### TASK INSTRUCTIONS
Give the records again exactly, but drop the pictures.
EXTRACTED INFORMATION: Begin
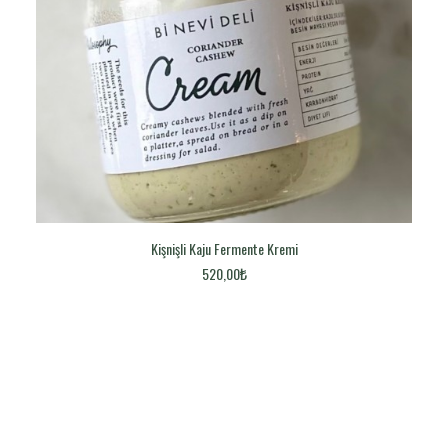
Kişnişli Kaju Fermente Kremi
DEVAMINI OKU
520,00
₺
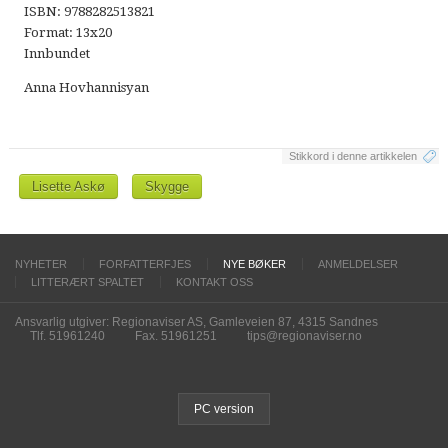
ISBN: 9788282513821
Format: 13x20
Innbundet
Anna Hovhannisyan
Stikkord i denne artikkelen
Lisette Askø
Skygge
NYHETER
FORFATTERFJES
NYE BØKER
ANMELDELSER
LITTERÆRT SPALTET
KONTAKT OSS
Ansvarlig utgiver: Regionaviser AS, Gamleveien 87, 4315 Sandnes
Tlf. 51961240
Fax. 51961251
tips@regionaviser.no
PC version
EXTRACTED INFORMATION: End
### EXERCISE SOLUTION
Kişnişli Kaju Fermente Kremi
DEVAMINI OKU
520,00
₺
ISBN: 9788282513821
Format: 13x20
Innbundet
Anna Hovhannisyan
Stikkord i denne artikkelen
Lisette Askø
Skygge
NYHETER
FORFATTERFJES
NYE BØKER
ANMELDELSER
LITTERÆRT SPALTET
KONTAKT OSS
Ansvarlig utgiver: Regionaviser AS, Gamleveien 87, 4315 Sandnes
Tlf. 51961240
Fax. 51961251
tips@regionaviser.no
PC version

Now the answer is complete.